Le 30/11/2012 19:38, Konstantin Berlin a écrit :
> In my view the framework should be as simple as possible.
>
> class OptimizationFunction
> {
> public DiffValue value(double[] x)
> }
>
> where
>
> class DiffValue
> {
> double val;
> double[] gradient;
> }
I understood your previous messages, but am confused by this one and
especially by the two classes above. Apart from naming, your DiffValue
*is* what DerivativeStructure provide. The difference being that val is
stored as data[0] and gradient as data[1]...data[p-1].

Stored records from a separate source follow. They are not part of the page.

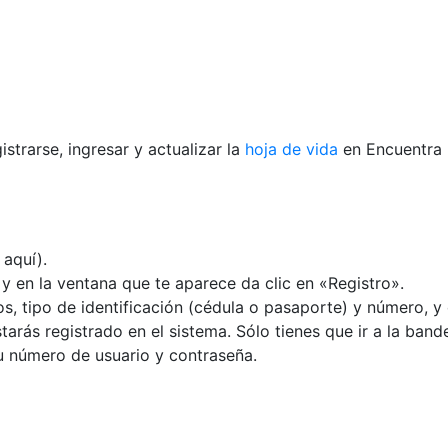
trarse, ingresar y actualizar la
hoja de vida
en Encuentra 
 aquí).
 en la ventana que te aparece da clic en «Registro».
s, tipo de identificación (cédula o pasaporte) y número, y 
arás registrado en el sistema. Sólo tienes que ir a la band
tu número de usuario y contraseña.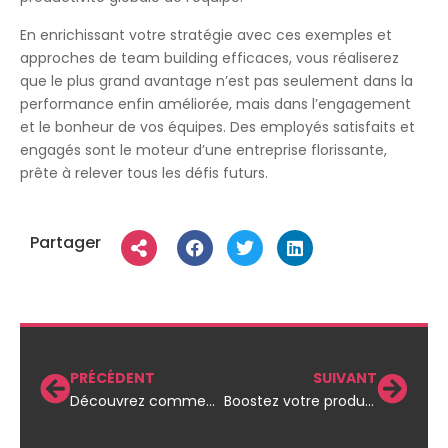
En enrichissant votre stratégie avec ces exemples et
approches de team building efficaces, vous réaliserez
que le plus grand avantage n’est pas seulement dans la
performance enfin améliorée, mais dans l’engagement
et le bonheur de vos équipes. Des employés satisfaits et
engagés sont le moteur d’une entreprise florissante,
prête à relever tous les défis futurs.
Partager
PRÉCÉDENT
SUIVANT
Découvrez comment des entreprises transforment leur culture en moteur de succès
Boostez votre productivité : gestion des tâches sans stress en entreprise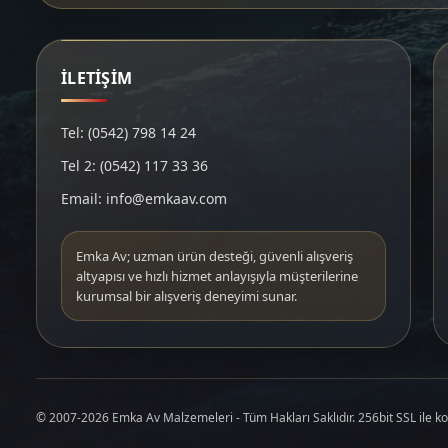
İLETİŞİM
Tel: (0542) 798 14 24
Tel 2: (0542) 117 33 36
Email: info@emkaav.com
Emka Av; uzman ürün desteği, güvenli alışveriş
altyapısı ve hızlı hizmet anlayışıyla müşterilerine
kurumsal bir alışveriş deneyimi sunar.
© 2007-2026 Emka Av Malzemeleri - Tüm Hakları Saklıdır. 256bit SSL ile k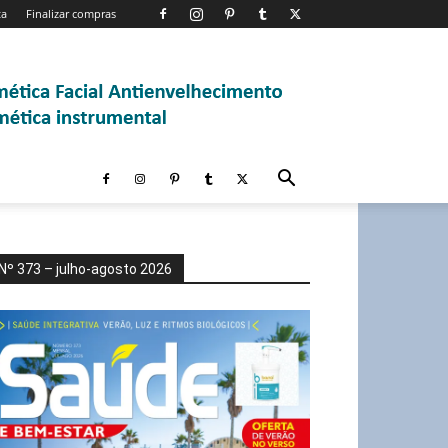
ta
Finalizar compras
Nº 373 – julho-agosto 2026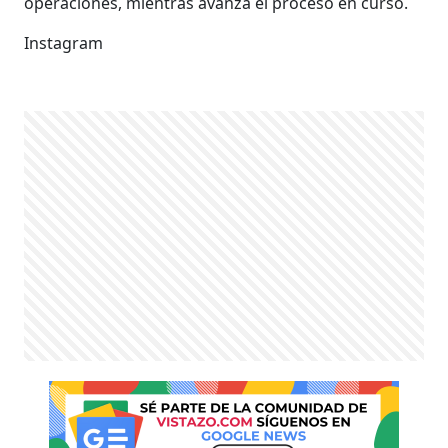
operaciones, mientras avanza el proceso en curso.
Instagram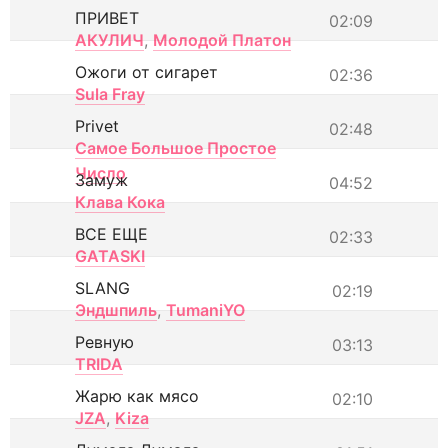
ПРИВЕТ
02:09
АКУЛИЧ
,
Молодой Платон
Ожоги от сигарет
02:36
Sula Fray
Privet
02:48
Самое Большое Простое
Число
Замуж
04:52
Клава Кока
ВСЕ ЕЩЕ
02:33
GATASKI
SLANG
02:19
Эндшпиль
,
TumaniYO
Ревную
03:13
TRIDA
Жарю как мясо
02:10
JZA
,
Kiza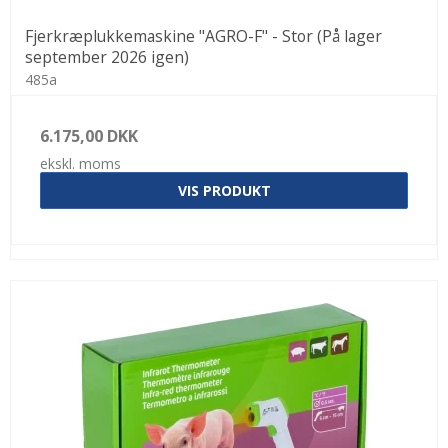
Fjerkræplukkemaskine "AGRO-F" - Stor (På lager
september 2026 igen)
485a
6.175,00 DKK
ekskl. moms
VIS PRODUKT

As per your previous messages, I though you wanted to have two
functions, one returning val and the other returning gradiend and that
you were troubled we had only one function returning both. So I guess I
did not understood your previous messages.
Luc
>
> class DiffValueHessian
> {
> double val;
> double[] gradient;
> double[][] Hesssian;
> }
>
> or for least squares
>
> class DiffValueLeastSquares
> {
> double[] values;
> double[][] J;
> }
>
> this is all that any newton based optimization would need does not require
> large number of new objects per evaluation, allows one to simply reuse "val"
> to compute "gradient", etc. If the user wants to do automatic differentiation
> we should provide them a wrap function. Please lets keep optimization
> function as clean and simple as possible.
>
> On Nov 30, 2012, at 1:12 PM, Gilles Sadowski <[email protected]>
> wrote:
>
>> Hello.
>>
>>> As a user of the optimization algorithms I am completely confused by the
>>> change. It seems different from how optimization function are typically
>>> used and seems to be creating a barrier for no reason.
>>
>> If you think that it's for no reason, then you probably missed some
>> important point: If you can express the objective function in terms of
>> "DerivativeStructure" parameters, then you get all derivatives for free!
>>
>> Of course, that's not always easy (e.g. if the objective function is the
>> result of a sizeable amount of code).
>>
>>>
>>> I am not clear why you can't just leave the standard interface to an
>>> optimizer be a function that computes the value and the Jacobian (in case
>>> of least-squares), the gradient (for quasi-Newton methods) and if you
>>> actually have a full newton method, also the Hessian.
>>
>> Maybe we will; that's the discussion point I raised in this thread.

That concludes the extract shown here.